Una conversación con una persona que vive una situación de vulnerabilidad.
Un paciente durante las primeras prácticas clínicas.
Un niño al que acompañar después de clase.
Un compañero que necesita ser escuchado.
Es entonces cuando el estudiante descubre que aprender no consistía únicamente en responder preguntas, sino en empezar a hacerse cargo de la realidad.
En la UFV, este encuentro forma parte de la formación. Todos los alumnos de segundo curso realizan 50 horas de prácticas sociales dentro de la asignatura de Responsabilidad Social. En conjunto, esta iniciativa supone más de 100.000 horas anuales destinadas a causas sociales, con la participación de alrededor de 2.280 estudiantes cada año.
La magnitud de la cifra es relevante, pero no es lo decisivo.
Lo verdaderamente importante es lo que expresa: una universidad que no entiende la excelencia únicamente como rendimiento académico, sino como la capacidad de orientar el talento hacia el servicio y el bien común.
En esas experiencias, el estudiante descubre algo que no estaba en los libros.
Descubre que la vulnerabilidad no es una idea abstracta.
Que la exclusión no es solo una categoría sociológica.
Que el sufrimiento no es un asunto teórico, sino una realidad que tiene rostro.
Las propuestas de acción social de la universidad incluyen experiencias relacionadas con la discapacidad, la infancia, el sinhogarismo y otras situaciones de vulnerabilidad, en colaboración con entidades como ACVADI, PSE Camboya, la Asociación Bocatas o Cruz Roja.
Entre ellas se encuentra la iniciativa Te falta calle, en la que cerca de 80 alumnos se aproximaron este curso, de manera simbólica a algunas dimensiones del sinhogarismo, como la intemperie y la falta de descanso.
La experiencia incluyó una cena compartida con jóvenes en situación de calle de la Asociación Bocatas.
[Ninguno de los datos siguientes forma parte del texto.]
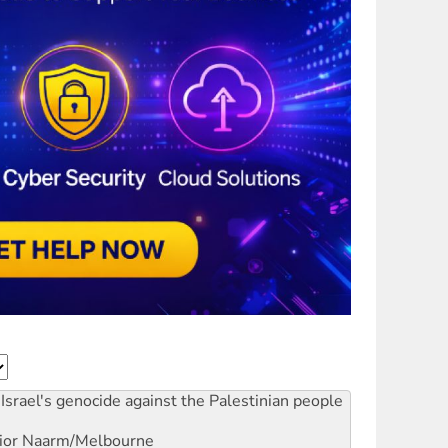
Israel's genocide against the Palestinian people
ior
Naarm/Melbourne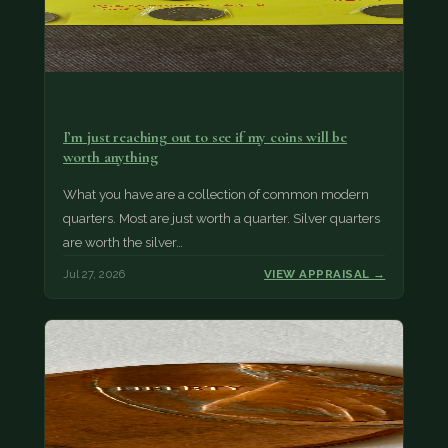
I’m just reaching out to see if my coins will be
worth anything
What you have are a collection of common modern
quarters. Most are just worth a quarter. Silver quarters
are worth the silver…
Jul 27, 2026
VIEW APPRAISAL →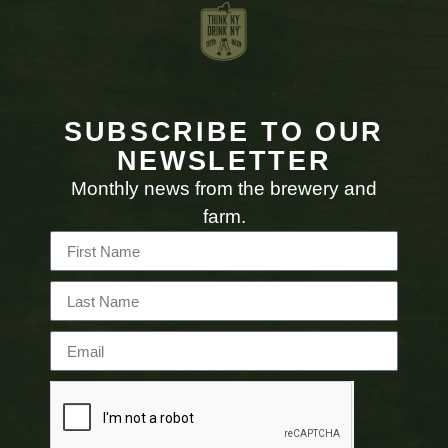
SUBSCRIBE TO OUR
NEWSLETTER
Monthly news from the brewery and
farm.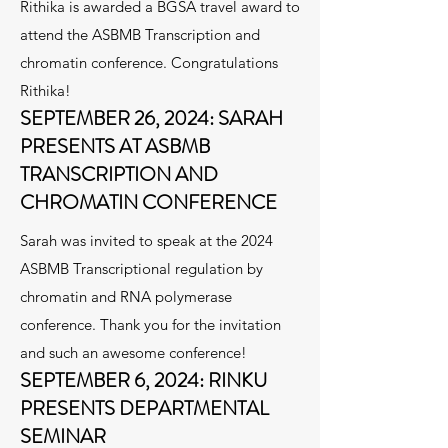
Rithika is awarded a BGSA travel award to
attend the ASBMB Transcription and
chromatin conference. Congratulations
Rithika!
SEPTEMBER 26, 2024: SARAH
PRESENTS AT ASBMB
TRANSCRIPTION AND
CHROMATIN CONFERENCE
Sarah was invited to speak at the 2024
ASBMB Transcriptional regulation by
chromatin and RNA polymerase
conference. Thank you for the invitation
and such an awesome conference!
SEPTEMBER 6, 2024: RINKU
PRESENTS DEPARTMENTAL
SEMINAR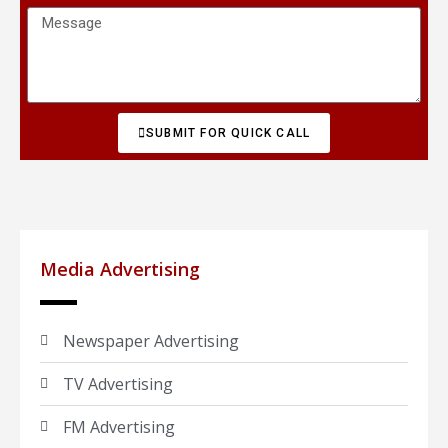
SUBMIT FOR QUICK CALL
Media Advertising
Newspaper Advertising
TV Advertising
FM Advertising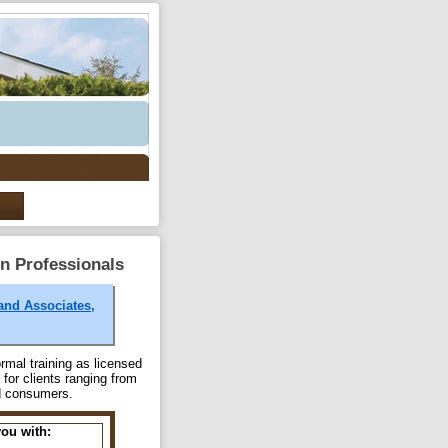
on Professionals
land Associates,
rmal training as licensed
for clients ranging from
nd consumers.
you with: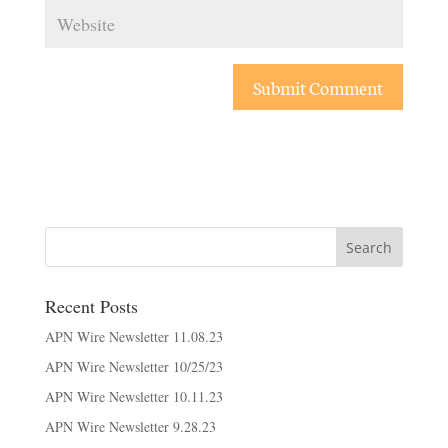
Recent Posts
APN Wire Newsletter 11.08.23
APN Wire Newsletter 10/25/23
APN Wire Newsletter 10.11.23
APN Wire Newsletter 9.28.23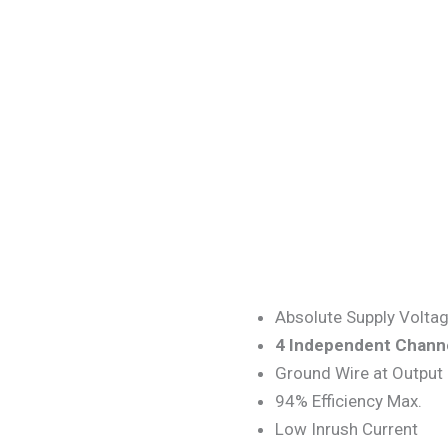
Absolute Supply Volta
4
Independent
Chann
Ground Wire at Output
94% Efficiency Max.
Low Inrush Current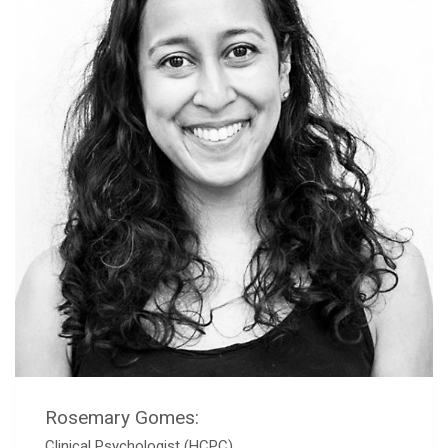
Rosemary Gomes:
Clinical Psychologist (HCPC)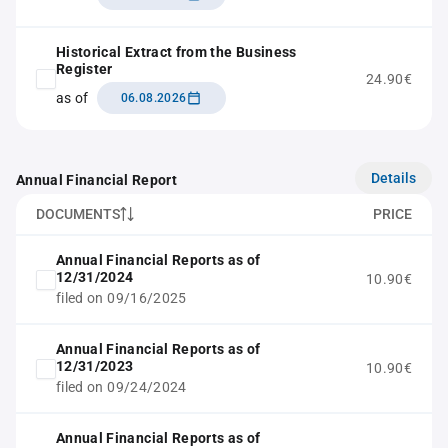
Historical Extract from the Business
Register
24.90€
as of
06.08.2026
Details
Annual Financial Report
DOCUMENTS
PRICE
Annual Financial Reports as of
12/31/2024
10.90€
filed on 09/16/2025
Annual Financial Reports as of
12/31/2023
10.90€
filed on 09/24/2024
Annual Financial Reports as of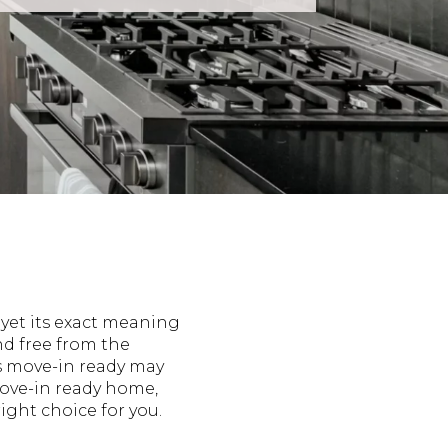
 yet its exact meaning
and free from the
s move-in ready may
move-in ready home,
ight choice for you.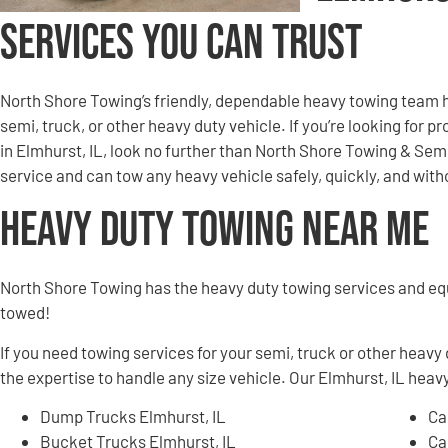
Services You Can Trust
North Shore Towing’s friendly, dependable heavy towing team h
semi, truck, or other heavy duty vehicle. If you’re looking for 
in Elmhurst, IL, look no further than North Shore Towing & Se
service and can tow any heavy vehicle safely, quickly, and wi
Heavy Duty Towing Near Me
North Shore Towing has the heavy duty towing services and e
towed!
If you need towing services for your semi, truck or other heavy
the expertise to handle any size vehicle. Our Elmhurst, IL heavy
Dump Trucks Elmhurst, IL
Ca
Bucket Trucks Elmhurst, IL
Ca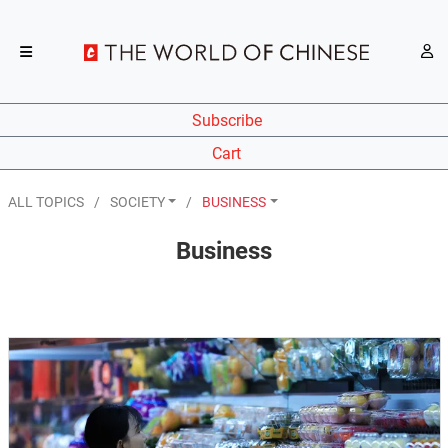
Subscribe
Cart
ALL TOPICS
SOCIETY
BUSINESS
Business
No se trataba únicamente de observar una realidad distinta, sino de encontrarse cara a cara con personas de edades, intereses y sueños semejantes, aunque con trayectorias marcadas por la desigualdad y la falta de oportunidades.
Otro de los espacios en los que este aprendizaje se encuentra con la realidad son las misiones de la UFV, experiencias de acompañamiento y servicio que forman parte de su compromiso social y de su misión evangelizadora. Durante el curso 2025/2026, 260 estudiantes, profesores y personal de la universidad participaron en iniciativas desarrolladas en Armenia, Kenia, Etiopía, Filipinas, Paraguay, Argentina, Tanzania, Uganda, Tánger y Motril, a las que se sumó Costa de Marfil como nuevo destino para las misiones de verano. En estas experiencias, los participantes no solo contribuyen a mejorar la realidad de comunidades en situación de vulnerabilidad, sino que también se dejan interpelar por ellas: descubren otras formas de vivir, profundizan en su vocación y comprenden que el servicio puede transformar tanto a quien lo recibe como a quien lo presta.
En ese encuentro, la actividad deja de ser solo una actividad y se convierte en pregunta:
¿Qué significa mirar de verdad?
¿Qué significa acompañar?
¿Qué significa no vivir de espaldas al dolor de los demás?